Detective Sharon Hinesburg was not high on Heat’s list. She was lazy and usually did the bare minimum, which often resulted in sloppy work. Nikki tended to give her busywork. But a murder at Lincoln Center was going to hit the news cycle with a vengeance. The brass at One Police Plaza were going to want answers, and they were going to want them yesterday. Which meant all hands on deck.
“Rales,” Heat said, gesturing to the growing crowd spilling down the steps at the Illumination Lawn. “Get that area cordoned off. We need to keep those people back. And check the cameras on- and off-site. Maybe one of them caught our killer.”
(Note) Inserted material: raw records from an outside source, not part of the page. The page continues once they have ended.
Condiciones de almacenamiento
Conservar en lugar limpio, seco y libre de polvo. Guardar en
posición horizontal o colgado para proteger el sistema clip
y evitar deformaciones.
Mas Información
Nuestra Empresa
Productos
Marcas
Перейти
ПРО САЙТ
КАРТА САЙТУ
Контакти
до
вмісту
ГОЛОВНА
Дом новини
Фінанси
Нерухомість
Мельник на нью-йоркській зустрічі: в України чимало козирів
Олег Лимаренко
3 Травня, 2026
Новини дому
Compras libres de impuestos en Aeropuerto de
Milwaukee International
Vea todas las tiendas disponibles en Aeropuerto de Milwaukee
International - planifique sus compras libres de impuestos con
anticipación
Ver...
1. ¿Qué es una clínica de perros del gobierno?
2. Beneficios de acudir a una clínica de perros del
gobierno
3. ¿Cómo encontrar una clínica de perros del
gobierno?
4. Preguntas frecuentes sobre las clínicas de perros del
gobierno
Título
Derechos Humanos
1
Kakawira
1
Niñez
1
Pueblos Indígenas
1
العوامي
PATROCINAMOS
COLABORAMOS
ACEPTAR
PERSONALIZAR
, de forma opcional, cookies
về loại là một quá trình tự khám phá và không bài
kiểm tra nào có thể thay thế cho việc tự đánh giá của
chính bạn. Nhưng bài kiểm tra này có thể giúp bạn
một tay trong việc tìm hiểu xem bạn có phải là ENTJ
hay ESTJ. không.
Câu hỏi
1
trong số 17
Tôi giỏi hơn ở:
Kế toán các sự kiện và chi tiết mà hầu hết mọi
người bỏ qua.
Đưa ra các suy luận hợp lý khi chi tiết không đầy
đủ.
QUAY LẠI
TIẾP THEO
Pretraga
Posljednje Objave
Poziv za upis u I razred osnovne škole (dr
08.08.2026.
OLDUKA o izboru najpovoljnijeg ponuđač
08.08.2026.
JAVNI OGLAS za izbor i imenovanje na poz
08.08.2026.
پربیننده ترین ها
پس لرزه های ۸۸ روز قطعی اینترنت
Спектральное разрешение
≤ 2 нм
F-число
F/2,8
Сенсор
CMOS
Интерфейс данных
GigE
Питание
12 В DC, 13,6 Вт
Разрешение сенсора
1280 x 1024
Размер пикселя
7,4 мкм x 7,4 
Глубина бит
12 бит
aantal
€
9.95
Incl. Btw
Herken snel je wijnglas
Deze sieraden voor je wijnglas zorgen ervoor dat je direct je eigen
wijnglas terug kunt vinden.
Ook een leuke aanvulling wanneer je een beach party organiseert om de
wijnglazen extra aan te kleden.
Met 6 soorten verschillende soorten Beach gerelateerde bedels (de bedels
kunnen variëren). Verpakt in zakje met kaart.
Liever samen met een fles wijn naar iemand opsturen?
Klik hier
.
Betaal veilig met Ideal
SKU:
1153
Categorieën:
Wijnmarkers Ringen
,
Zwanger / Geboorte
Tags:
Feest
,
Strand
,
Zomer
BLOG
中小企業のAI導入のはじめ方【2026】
“On it,” Raley said, and he strode off. Heat heard him giving directions to some of the unis nearby as he set about enacting her orders. Sean Raley, just like Miguel Ochoa, was someone she trusted with her life. He gave the job 110 percent. No matter what, she could depend on him to do what she asked, and to do it to the best of his ability.
A few minutes later, Ochoa returned, a team of people behind him hauling steel-framed structures, the legs folded up into the unit frames. They stepped into the pool, wading through the water. In a matter of minutes, they’d set up the platforms, making a bridge between the plaza and the bronze sculpture and dead body.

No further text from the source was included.